Perché i tempi vanno in direzione assolutamente contraria. Viviamo in un mondo dominato dalla finanza e dall’economia, siamo ossessionati dai tassi e dagli spread. Ecco allora che il lavoro del musicista, per contrasto, deve assumere dei contorni “romantici” nel senso più pieno del termine.
Questo concetto viene ripreso anche nel primo singolo estratto da “L’ultimo romantico”, dal titolo “Quello che ci manca”: “Io credo che l’amore non è quel che abbiamo ma quello che ci manca”…
Lì in realtà si parla di amore in senso più concreto. Il fatto è che siamo talmente tesi a cercare l’amore perfetto, idealizzato, che non ci rendiamo conto di quello che abbiamo: la realtà ci sembra sempre mancante di qualcosa, incompleta, più povera rispetto alla fantasia, alle aspettative, al desiderio. C’è una battuta di un film che dice “la vita di coppia non esiste più”: ovviamente è un’esagerazione, ma certo è che oggi l’amore è una sfida più difficile che in altri tempi.
Tutt’altra atmosfera, invece, quella che si respira nel secondo singolo, “Fammi il piacere”, che si muove sinuoso all’interno di un ritmo disco-funk. L’obiettivo polemico è la mercificazione del corpo delle donne.
Una musica di quel tipo è servita a sottolineare la frivolezza contro cui si scaglia il testo. Senza voler fare moralismi, in quel pezzo cerco di raffigurare l’Italietta allegra e spudorata che abbiamo visto sfilare in questi anni… Questa processione di “oggettine” sul tacco dodici che, inchinandosi davanti al potente di turno, ha riportato la condizione femminile indietro di decenni.

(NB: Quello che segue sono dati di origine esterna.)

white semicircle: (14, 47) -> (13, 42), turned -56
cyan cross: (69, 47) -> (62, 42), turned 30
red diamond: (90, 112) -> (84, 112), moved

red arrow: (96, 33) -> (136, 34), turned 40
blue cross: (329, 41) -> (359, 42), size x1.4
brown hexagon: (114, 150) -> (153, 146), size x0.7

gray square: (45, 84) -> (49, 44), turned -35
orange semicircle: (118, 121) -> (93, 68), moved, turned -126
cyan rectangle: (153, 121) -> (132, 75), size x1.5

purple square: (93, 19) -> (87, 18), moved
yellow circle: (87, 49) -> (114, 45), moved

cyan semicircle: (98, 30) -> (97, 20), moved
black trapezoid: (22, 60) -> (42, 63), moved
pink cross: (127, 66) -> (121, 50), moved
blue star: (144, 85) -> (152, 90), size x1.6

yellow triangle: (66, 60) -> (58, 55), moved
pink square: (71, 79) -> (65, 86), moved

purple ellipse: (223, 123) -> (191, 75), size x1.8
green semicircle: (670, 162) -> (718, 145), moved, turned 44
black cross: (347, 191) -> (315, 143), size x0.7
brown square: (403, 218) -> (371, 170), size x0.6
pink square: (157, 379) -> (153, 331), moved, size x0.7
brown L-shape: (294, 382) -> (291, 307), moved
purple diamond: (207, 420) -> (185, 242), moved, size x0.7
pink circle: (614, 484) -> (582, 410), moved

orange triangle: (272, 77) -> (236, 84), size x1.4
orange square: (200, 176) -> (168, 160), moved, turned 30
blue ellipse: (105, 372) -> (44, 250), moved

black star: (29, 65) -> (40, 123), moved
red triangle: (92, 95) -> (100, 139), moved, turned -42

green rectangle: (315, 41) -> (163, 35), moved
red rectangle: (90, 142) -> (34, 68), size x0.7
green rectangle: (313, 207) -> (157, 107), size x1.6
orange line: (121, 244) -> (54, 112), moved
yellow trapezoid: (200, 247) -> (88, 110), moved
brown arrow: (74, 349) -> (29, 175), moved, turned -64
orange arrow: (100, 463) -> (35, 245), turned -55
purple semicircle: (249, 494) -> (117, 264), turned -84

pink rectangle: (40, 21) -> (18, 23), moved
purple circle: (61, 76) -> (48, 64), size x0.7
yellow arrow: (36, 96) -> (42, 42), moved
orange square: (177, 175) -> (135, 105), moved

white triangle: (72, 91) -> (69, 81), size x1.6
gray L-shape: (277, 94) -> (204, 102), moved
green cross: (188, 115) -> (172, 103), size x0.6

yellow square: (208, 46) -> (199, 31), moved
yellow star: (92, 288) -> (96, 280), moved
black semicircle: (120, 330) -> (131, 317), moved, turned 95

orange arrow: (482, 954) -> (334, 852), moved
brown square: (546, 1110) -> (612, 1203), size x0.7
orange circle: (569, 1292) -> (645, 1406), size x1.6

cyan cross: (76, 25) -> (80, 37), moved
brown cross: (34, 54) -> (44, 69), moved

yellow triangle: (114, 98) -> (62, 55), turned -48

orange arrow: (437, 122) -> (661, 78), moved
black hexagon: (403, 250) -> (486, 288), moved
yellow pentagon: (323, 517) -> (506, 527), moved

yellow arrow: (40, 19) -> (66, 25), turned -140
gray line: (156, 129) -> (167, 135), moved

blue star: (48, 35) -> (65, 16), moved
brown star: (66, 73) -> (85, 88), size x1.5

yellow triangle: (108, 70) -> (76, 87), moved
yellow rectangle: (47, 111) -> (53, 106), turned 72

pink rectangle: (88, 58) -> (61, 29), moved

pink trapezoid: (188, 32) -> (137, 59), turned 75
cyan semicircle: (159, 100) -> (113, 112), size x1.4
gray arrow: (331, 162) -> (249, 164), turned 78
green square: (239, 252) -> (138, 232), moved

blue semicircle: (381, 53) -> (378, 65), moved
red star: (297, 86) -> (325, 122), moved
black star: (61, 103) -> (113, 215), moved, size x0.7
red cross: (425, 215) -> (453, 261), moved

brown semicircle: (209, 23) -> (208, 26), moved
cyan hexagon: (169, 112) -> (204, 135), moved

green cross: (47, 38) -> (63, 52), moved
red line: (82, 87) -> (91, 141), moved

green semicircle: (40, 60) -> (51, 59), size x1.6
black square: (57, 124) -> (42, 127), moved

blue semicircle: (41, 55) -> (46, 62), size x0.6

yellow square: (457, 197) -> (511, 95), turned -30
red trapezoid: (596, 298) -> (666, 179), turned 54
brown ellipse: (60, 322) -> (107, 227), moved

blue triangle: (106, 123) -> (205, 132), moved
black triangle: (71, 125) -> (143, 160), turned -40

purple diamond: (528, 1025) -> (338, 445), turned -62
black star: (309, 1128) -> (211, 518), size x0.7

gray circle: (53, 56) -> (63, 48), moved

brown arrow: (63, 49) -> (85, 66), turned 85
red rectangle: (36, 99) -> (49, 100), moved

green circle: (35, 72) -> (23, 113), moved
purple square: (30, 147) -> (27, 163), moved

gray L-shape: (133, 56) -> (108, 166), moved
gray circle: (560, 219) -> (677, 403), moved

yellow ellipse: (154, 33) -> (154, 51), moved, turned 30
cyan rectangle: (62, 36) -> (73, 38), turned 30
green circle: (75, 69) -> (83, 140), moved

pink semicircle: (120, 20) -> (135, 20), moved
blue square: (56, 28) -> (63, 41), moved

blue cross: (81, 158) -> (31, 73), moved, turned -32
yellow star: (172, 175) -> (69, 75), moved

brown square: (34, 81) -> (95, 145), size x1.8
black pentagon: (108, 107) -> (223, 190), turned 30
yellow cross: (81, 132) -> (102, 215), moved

Infatti canti “sui tacchi se ne sta l’Italia che traballa sempre ma non cade mai”. Cos’è che ci mantiene in piedi?
Ci sono tantissime cose per cui gli italiani sono amabilissime persone e altrettante cose per cui sono detestabilissime. Forse è proprio questo equilibrio che ci fa stare ancora in piedi.
A livello musicale “Fammi il piacere” mi ha ricordato il Battisti di “Ancora tu”. È stato un riferimento voluto?
No, non è stata una cosa consapevole. Ma Battisti ce l’abbiamo tutti nel dna e, considerando le stratificazioni decennali di ascolti che ci portiamo dietro, una cosa può venire fuori anche senza volerlo.
Ho letto che l’album è dedicato a Pino Donaggio, un romantico nel senso più sentimentale del termine… Una boutade?
Sì, mi sono divertito a giocare con questo paradosso. Il fatto è che di solito i cantanti inseriscono nei dischi dediche e citazioni colte, io invece ho voluto citare Pino Donaggio, un cantante popolare, autore di una canzone che si chiama “L’ultimo romantico”… una canzone di un sentimentalismo molto tradizionale, esattamente il contrario del romanticismo a cui io miro.